17 November 2023

Submission to the SR on health: Harm reduction

Share this post
related content

Delving into HRI research and expertise, this submission to the Special Rapporteur on the Right to Health provides valuable input for her upcoming report on " Drug Policies and Responses: A Right to Health Framework on Harm Reduction".

The state of harm reduction

Harm Reduction International (HRI) has monitored the state of harm reduction around the world since 2008, where we report periodic updates of both services and policies in support of harm reduction. As of 2023, HRI has identified that:

  • 109 countries have explicit positive reference to harm reduction in national policy;
  • 92 countries implementing at least one NSPs;
  • 88 countries with at least one OAT;
  • 17 countries with legal and operational Drug Consumption Rooms (DCR);
  • 35 countries made take-home naloxone available;
  • 23 countries operate peer-distribution naloxone programmes;
  • 10 countries offer needle and syringe programmes (NSPs) in prisons; and
  • 59 countries make opioid agonist therapy (OAT) available in prisons.

In 2022, HRI has found an increase in the number of countries implementing key harm reduction services for the first time since 2014. This growth has been driven by new NSPs opening in five countries in Africa, as well as new countries having officially sanctioned drug consumption rooms DCRs. Three countries have introduced OAT for the first time. Unprecedently, the Global State of Harm Reduction 2022, has collected information on safer smoking and pharmacotherapy for people who smoke drugs and use stimulants, finding that 19 countries distribute safer smoking kits while 2 countries have nascent stimulant pharmacotherapy programmes.

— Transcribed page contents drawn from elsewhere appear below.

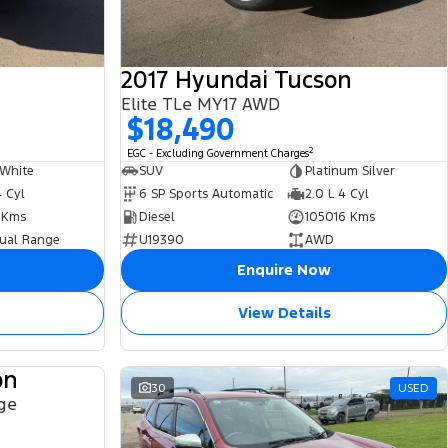
2017 Hyundai Tucson
Elite TLe MY17 AWD
$18,490
2
EGC - Excluding Government Charges
 White
SUV
Platinum Silver
4 Cyl
6 SP Sports Automatic
2.0 L 4 Cyl
 Kms
Diesel
105016 Kms
ual Range
U19390
AWD
Enquire Now
View Details
on
USED
30
USED
ge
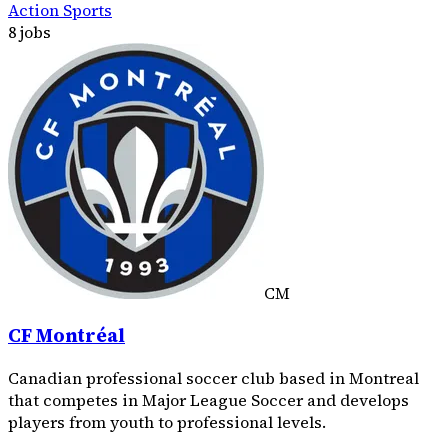
Action Sports
8 jobs
CM
CF Montréal
Canadian professional soccer club based in Montreal
that competes in Major League Soccer and develops
players from youth to professional levels.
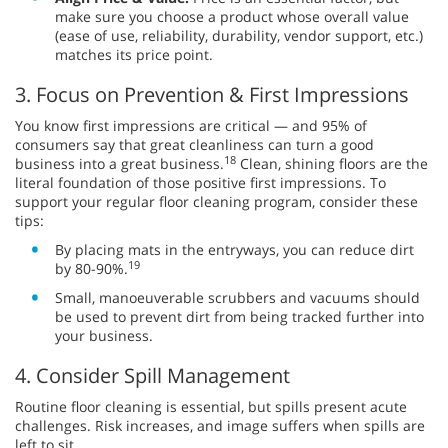
make sure you choose a product whose overall value
(ease of use, reliability, durability, vendor support, etc.)
matches its price point.
3. Focus on Prevention & First Impressions
You know first impressions are critical — and 95% of
consumers say that great cleanliness can turn a good
18
business into a great business.
Clean, shining floors are the
literal foundation of those positive first impressions. To
support your regular floor cleaning program, consider these
tips:
By placing mats in the entryways, you can reduce dirt
19
by 80-90%.
Small, manoeuverable scrubbers and vacuums should
be used to prevent dirt from being tracked further into
your business.
4. Consider Spill Management
Routine floor cleaning is essential, but spills present acute
challenges. Risk increases, and image suffers when spills are
left to sit.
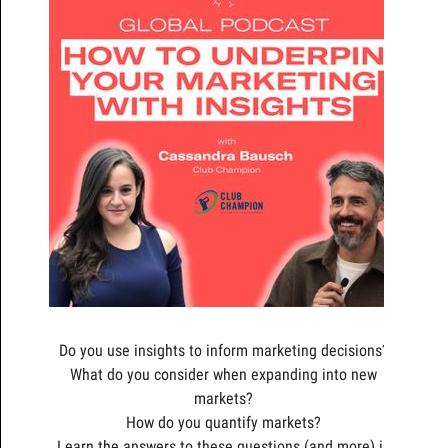
Do you use insights to inform marketing decisions?
What do you consider when expanding into new
markets?
How do you quantify markets?
Learn the answers to these questions (and more) in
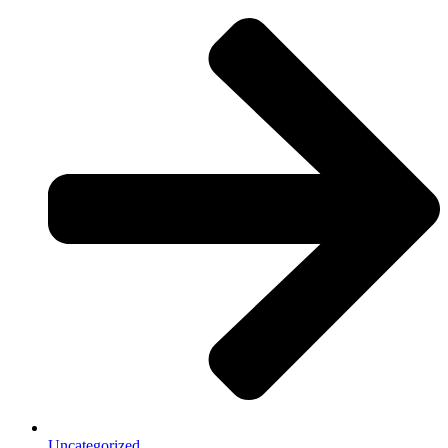
Uncategorized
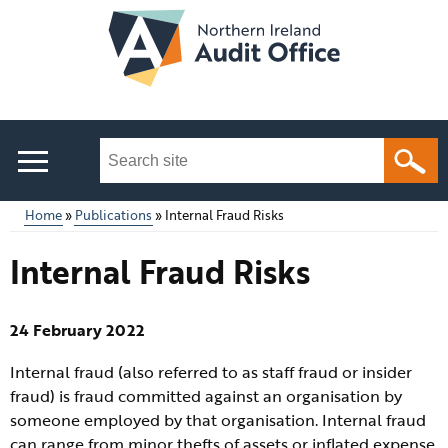
Skip
to
main
content
Search
this
site
Home
Publications
Internal Fraud Risks
...
Main
Breadcrumb
Internal Fraud Risks
menu
24 February 2022
Internal fraud (also referred to as staff fraud or insider
fraud) is fraud committed against an organisation by
someone employed by that organisation. Internal fraud
can range from minor thefts of assets or inflated expense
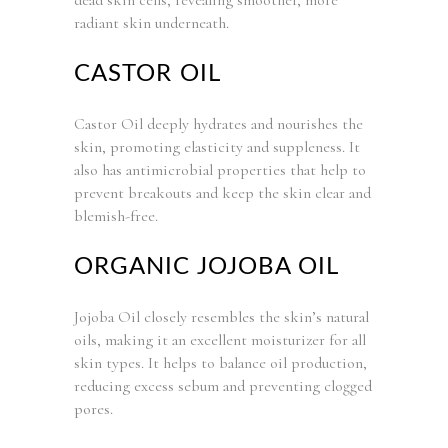
radiant skin underneath.
CASTOR OIL
Castor Oil deeply hydrates and nourishes the
skin, promoting elasticity and suppleness. It
also has antimicrobial properties that help to
prevent breakouts and keep the skin clear and
blemish-free.
ORGANIC JOJOBA OIL
Jojoba Oil closely resembles the skin’s natural
oils, making it an excellent moisturizer for all
skin types. It helps to balance oil production,
reducing excess sebum and preventing clogged
pores.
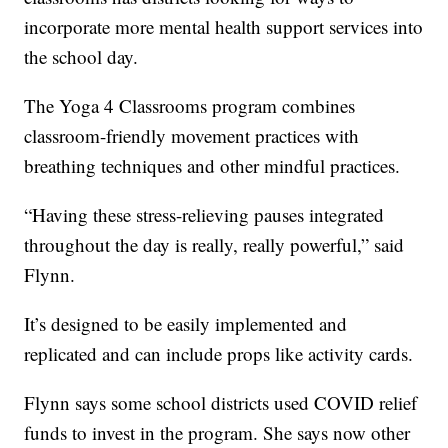
incorporate more mental health support services into
the school day.
The Yoga 4 Classrooms program combines
classroom-friendly movement practices with
breathing techniques and other mindful practices.
“Having these stress-relieving pauses integrated
throughout the day is really, really powerful,” said
Flynn.
It’s designed to be easily implemented and
replicated and can include props like activity cards.
Flynn says some school districts used COVID relief
funds to invest in the program. She says now other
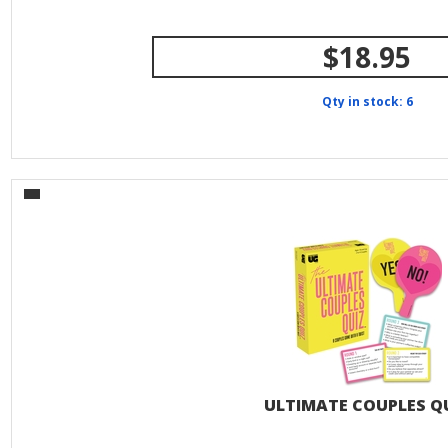
$18.95
Qty in stock: 6
ULTIMATE COUPLES Q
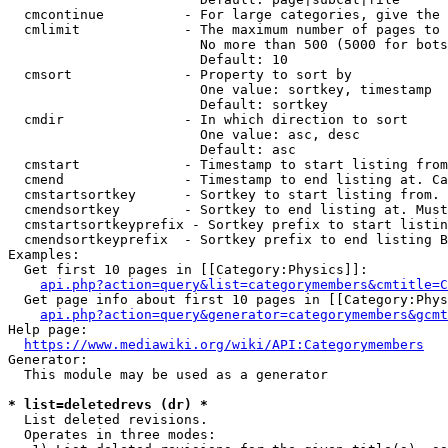
  cmcontinue          - For large categories, give the 
  cmlimit             - The maximum number of pages to 
                        No more than 500 (5000 for bots
                        Default: 10

  cmsort              - Property to sort by

                        One value: sortkey, timestamp

                        Default: sortkey

  cmdir               - In which direction to sort

                        One value: asc, desc

                        Default: asc

  cmstart             - Timestamp to start listing from
  cmend               - Timestamp to end listing at. Ca
  cmstartsortkey      - Sortkey to start listing from. 
  cmendsortkey        - Sortkey to end listing at. Must
  cmstartsortkeyprefix - Sortkey prefix to start listin
  cmendsortkeyprefix  - Sortkey prefix to end listing B
Examples:

  Get first 10 pages in [[Category:Physics]]:

api.php?action=query&list=categorymembers&cmtitle=C
  Get page info about first 10 pages in [[Category:Phys
api.php?action=query&generator=categorymembers&gcmt
Help page:

https://www.mediawiki.org/wiki/API:Categorymembers
Generator:

  This module may be used as a generator

* list=deletedrevs (dr) *
  List deleted revisions.

  Operates in three modes:
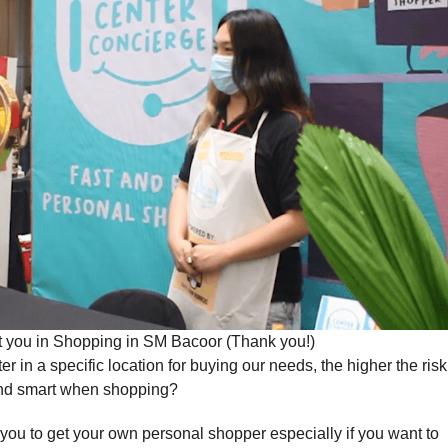
st you in Shopping in SM Bacoor (Thank you!)
n a specific location for buying our needs, the higher the risk
 and smart when shopping?
 you to get your own personal shopper especially if you want to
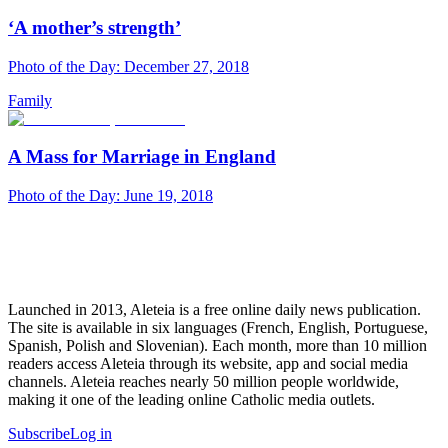
‘A mother’s strength’
Photo of the Day: December 27, 2018
Family
A Mass for Marriage in England
Photo of the Day: June 19, 2018
Launched in 2013, Aleteia is a free online daily news publication.
The site is available in six languages (French, English, Portuguese,
Spanish, Polish and Slovenian). Each month, more than 10 million
readers access Aleteia through its website, app and social media
channels. Aleteia reaches nearly 50 million people worldwide,
making it one of the leading online Catholic media outlets.
Subscribe
Log in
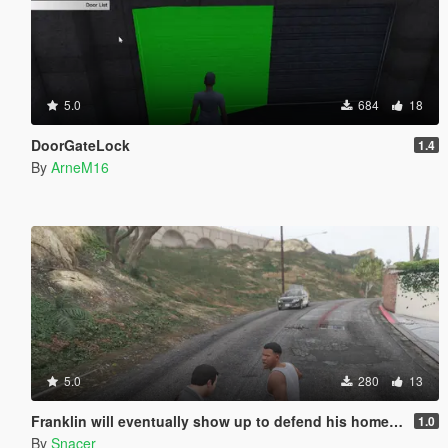
5.0
684
18
DoorGateLock
1.4
By
ArneM16
5.0
280
13
Franklin will eventually show up to defend his home but it's a real mod
1.0
By
Snacer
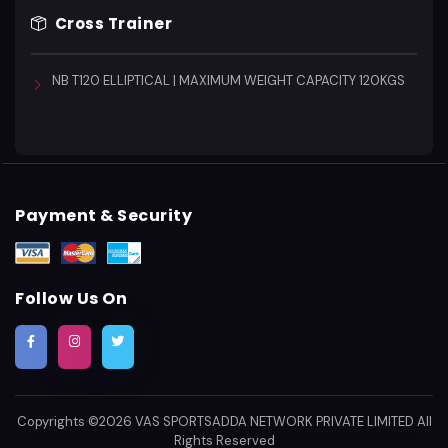
Cross Trainer
NB T120 ELLIPTICAL | MAXIMUM WEIGHT CAPACITY 120KGS
Payment & Security
Follow Us On
Copyrights ©2026
VAS SPORTSADDA NETWORK PRIVATE LIMITED
All
Rights Reserved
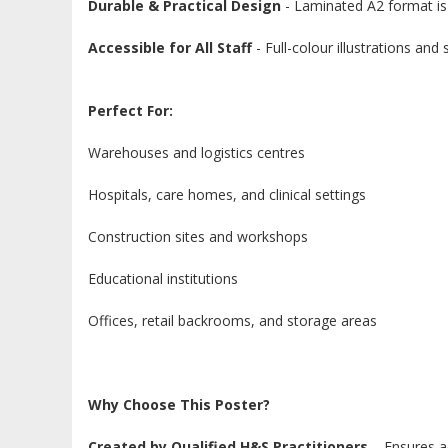
Durable & Practical Design
- Laminated A2 format is 
Accessible for All Staff
- Full-colour illustrations an
Perfect For:
Warehouses and logistics centres
Hospitals, care homes, and clinical settings
Construction sites and workshops
Educational institutions
Offices, retail backrooms, and storage areas
Why Choose This Poster?
Created by Qualified H&S Practitioners
– Ensures a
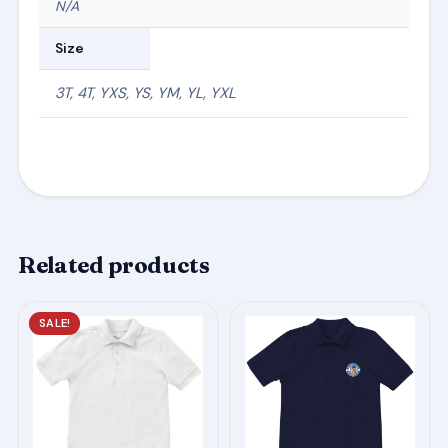
N/A
Size
3T, 4T, YXS, YS, YM, YL, YXL
Related products
This
This
SALE!
product
product
has
has
multiple
multiple
variants.
variants.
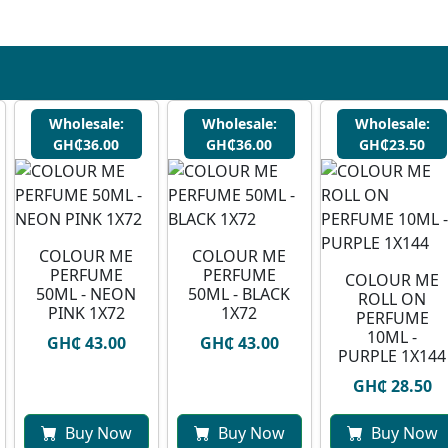
Wholesale:
Wholesale:
Wholesale:
GH₵36.00
GH₵36.00
GH₵23.50
COLOUR ME
COLOUR ME
PERFUME
PERFUME
COLOUR ME
50ML - NEON
50ML - BLACK
ROLL ON
PINK 1X72
1X72
PERFUME
10ML -
GH₵ 43.00
GH₵ 43.00
PURPLE 1X144
GH₵ 28.50
Buy Now
Buy Now
Buy Now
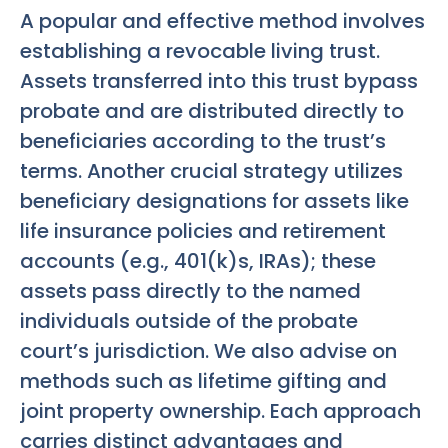
A popular and effective method involves
establishing a revocable living trust.
Assets transferred into this trust bypass
probate and are distributed directly to
beneficiaries according to the trust’s
terms. Another crucial strategy utilizes
beneficiary designations for assets like
life insurance policies and retirement
accounts (e.g., 401(k)s, IRAs); these
assets pass directly to the named
individuals outside of the probate
court’s jurisdiction. We also advise on
methods such as lifetime gifting and
joint property ownership. Each approach
carries distinct advantages and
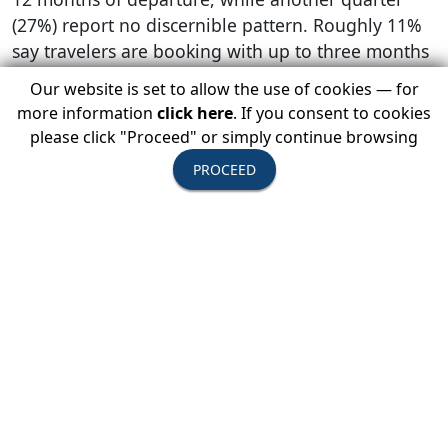
(27%) report no discernible pattern. Roughly 11%
say travelers are booking with up to three months
of departure, while the remaining 2% report
Our website is set to allow the use of cookies — for
mostly seeing customers booking more than a
more information
click here
. If you consent to cookies
year in advance.
please click "Proceed" or simply continue browsing
The majority (91%) of tour operator members
PROCEED
report being confident or highly confident that
guest bookings will increase in 2022.
Travel Advisors
Reinforcing the significant contribution travel
advisors make overall to USTOA members’
businesses:
87% of responding members plan to utilize
travel advisors to generate sales as they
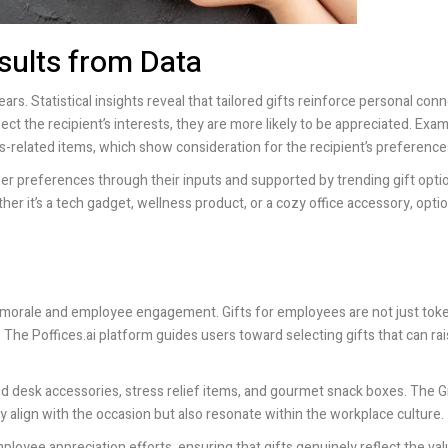
sults from Data
ears. Statistical insights reveal that tailored gifts reinforce personal con
lect the recipient’s interests, they are more likely to be appreciated. Exa
s-related items, which show consideration for the recipient’s preference
 user preferences through their inputs and supported by trending gift opti
er it’s a tech gadget, wellness product, or a cozy office accessory, opt
ct morale and employee engagement. Gifts for employees are not just tok
n. The
Poffices.ai
platform guides users toward selecting gifts that can ra
ed desk accessories, stress relief items, and gourmet snack boxes. The Gi
y align with the occasion but also resonate within the workplace culture.
ployee appreciation efforts, ensuring that gifts genuinely reflect the val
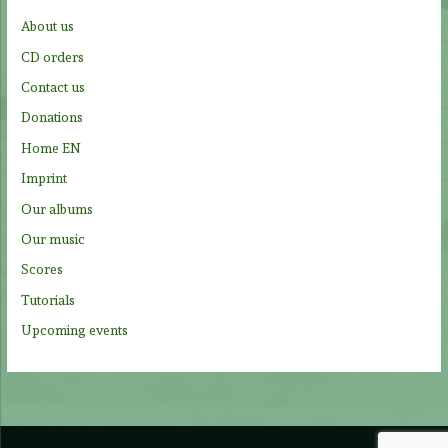
f
About us
o
CD orders
r
Contact us
:
Donations
Home EN
Imprint
Our albums
Our music
Scores
Tutorials
Upcoming events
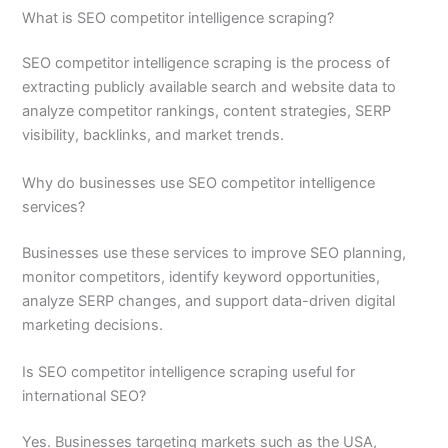
What is SEO competitor intelligence scraping?
SEO competitor intelligence scraping is the process of
extracting publicly available search and website data to
analyze competitor rankings, content strategies, SERP
visibility, backlinks, and market trends.
Why do businesses use SEO competitor intelligence
services?
Businesses use these services to improve SEO planning,
monitor competitors, identify keyword opportunities,
analyze SERP changes, and support data-driven digital
marketing decisions.
Is SEO competitor intelligence scraping useful for
international SEO?
Yes. Businesses targeting markets such as the USA,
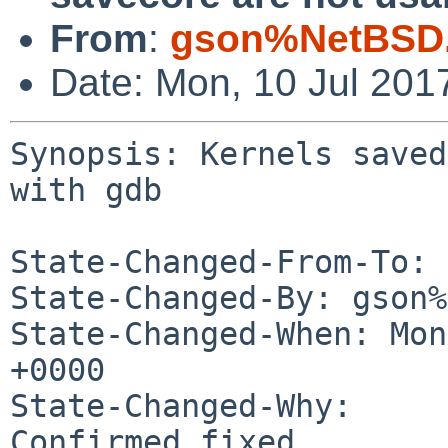
From
:
gson%NetBSD.
Date: Mon, 10 Jul 201
Synopsis: Kernels saved
with gdb

State-Changed-From-To: 
State-Changed-By: gson%
State-Changed-When: Mon
+0000

State-Changed-Why:

Confirmed fixed.
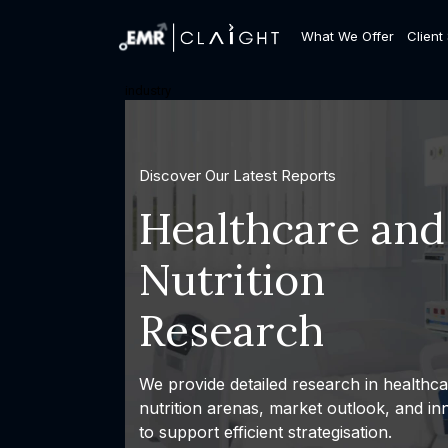
What We Offer
Client
industry
Discover Our Latest Reports
Healthcare and
Nutrition
Research
We provide detailed research in healthc
nutrition arenas, market outlook, and in
to support efficient strategisation.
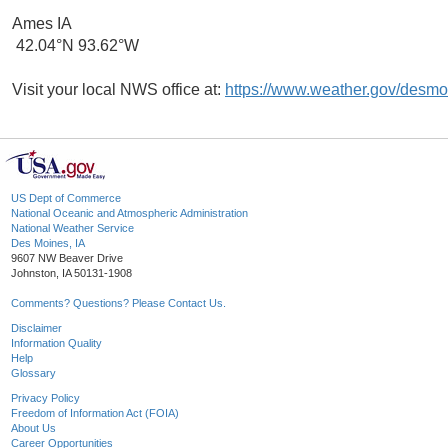
Ames IA
42.04°N 93.62°W
Visit your local NWS office at:
https://www.weather.gov/desmo
US Dept of Commerce
National Oceanic and Atmospheric Administration
National Weather Service
Des Moines, IA
9607 NW Beaver Drive
Johnston, IA 50131-1908
Comments? Questions? Please Contact Us.
Disclaimer
Information Quality
Help
Glossary
Privacy Policy
Freedom of Information Act (FOIA)
About Us
Career Opportunities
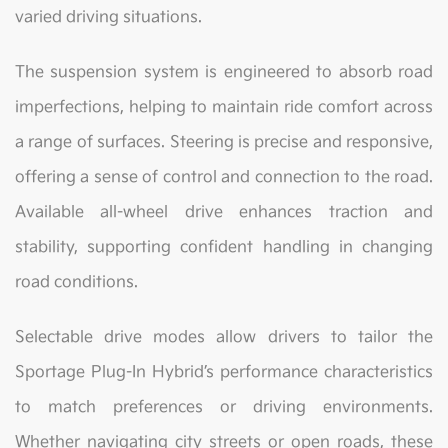
varied driving situations.
The suspension system is engineered to absorb road
imperfections, helping to maintain ride comfort across
a range of surfaces. Steering is precise and responsive,
offering a sense of control and connection to the road.
Available all-wheel drive enhances traction and
stability, supporting confident handling in changing
road conditions.
Selectable drive modes allow drivers to tailor the
Sportage Plug-In Hybrid’s performance characteristics
to match preferences or driving environments.
Whether navigating city streets or open roads, these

Globally, people who use drugs continue to face criminalisation, stigma and discrimination that prevents access to services. Human rights violations continue to be committed worldwide in the name of drug control. These include the denial of access to harm reduction services, including through the criminalisation of drug paraphernalia, the prohibition of OAT (for example, in Russia), and discrimination against people who use drugs in the provision of HIV and viral hepatitis care. Such punitive approaches hinder access to and drive people away from essential services, leading to unsafe practices which could increase their risk of transmissible diseases such as HIV and hepatitis. Furthermore, certain populations experience these barriers particularly acutely, most notably, women, LGBTQI+ people, people who are migrants or refugees, young people, and Black, Brown, and Indigenous people, who lack tailored services to meet their needs.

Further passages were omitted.